I felt an instant fear rush through my chest when hearing the words doctor's appointment.

"Oh, uh sure when is a good time?"

"Whenever it's good for you? We don't want to rush you."

"I'm free today?"

"Great! What time?"

"In like 15 minutes."

"Oh that's good, where?"

"Could we do it at the Coffee shop on 30th street?"

"Sure. We'll see you then Faye, bye."

"Bye."

I sigh getting up from my place on the couch to do all the essentials before meeting with Harry and Zayn.

While washing my face I couldn't help but feel nervous yet again about the whole thing.

I prop my arms on the bathroom counter taking deep breaths.

I'll be all right

I'll be fine

...

"So Faye, how have you been?"

"I've been good, and you two?"

"We've been great, we again can't thank you enough for what you're doing for our family."

I nod awkwardly now twisting at my fingers not knowing how to take his compliment. I did my best to change the subject but not too abruptly so that they don't suspect my anxiety. Until Harry looks down at my collarbone where the small bruise was peeking through.

I cover it up with my sweater collar and clear my throat continuing the conversation myself.

"So about the other part of the job, you guys wanted me to do maid work around your house? I don't want to rush you guys or anything but when is it a good time for me to start?"

Zayn looks at Harry and answers, "Whenever you'd like really."

I think about it and realizing that I need to get out the house and be more helpful. Cleaning can be therapeutic if you make it. It can sometimes help clear my fogging mind, it can help me focus and think.

When you're cleaning alone and in the quiet, you have time to answer your everyday daily questions and solve your own dilemmas.

"Can I start tomorrow, I mean if it's okay with you guys."

"No, no that's great you truly are an angel Faye."

I smile a little to feeling better about myself, still unsure how to answer I give a curt nod.

The conversation goes quite and awkward again. I look around to distract myself from the uncomfortable silence.

"Faye?"

I look at Harry worried he might say something about my bruise. I hope he doesn't think I'm doing anything inappropriate, then again that would be easier to explain than the real reason behind it.

"We were thinking it's time you set up your doctor's appointments soon, we're about almost done with legal paper work and we were thinking it's time, but of course it's all up to you—"

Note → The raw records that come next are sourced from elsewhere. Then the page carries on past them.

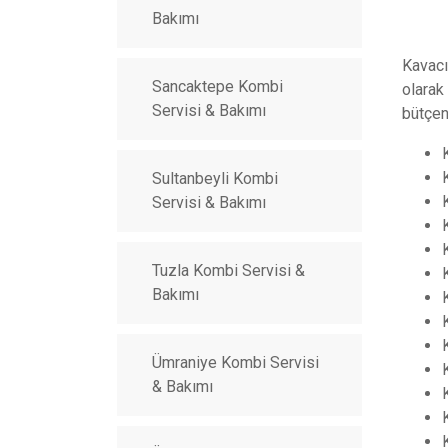
Bakımı
Kavac
Sancaktepe Kombi
olarak 
Servisi & Bakımı
bütçen
Sultanbeyli Kombi
Servisi & Bakımı
Tuzla Kombi Servisi &
Bakımı
Ümraniye Kombi Servisi
& Bakımı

I felt a lump in my throat form at the mention of the dreaded conversation; though I was a little relieved that it wasn't about my bruise. Quickly that relief was overpowered by the overwhelming dreaded feeling of responsibility, well it's dreaded for me because I'm so damn nervous about it.

"Oh no you're right I'll um...be sure to call my gynecologist and stuff, but like I said before I'm new to this. I don't know what you guys plan on doing."

"Oh it's not a hard procedure, or painful."

I look to them confused.

...

I went home feeling a little sick. This procedure is a little unsettling It would be a little awkward and weird to do.

Is it to late to back down? Run away and forget I even agreed to doing this? But I could never do that to Harry or Zayn. They're both too sweet.

That night I call my gynecologist, Ned. It was always still awkward setting up an appointment with him or showing up all together.

When I was 15 it was the first time I went because my period wasn't showing up so my mom freaked. I was so scared. I cried on the way there and on the way back.

"Hello, Dr. Ned's office."

"Yeah it's Faye, I'm calling to set up an appointment?"

"Yes what for and when?"

"I'm a surrogate and they asked me to make an appointment for the three of us as soon as possible."

"Oh, ok. Well we will need sperm from the donor of course and an appointment date for both."

"Yea, um I was thinking sometime this week or next week?"

"Okay, I'll need an exact date?"

I think about it, "On May 12th, next month, Thursday at 2:00?"

"Okay so one of Dr. Ned's specialists will see you next month on Thursday, have a good day Mrs. Andrews."

"Yea, okay bye."

"Bye."

I sigh pressure intensity in my chest intensifying.

I later call Harry and then tell him about the plans.

I go to sleep that night worried when I realized that I may have a child.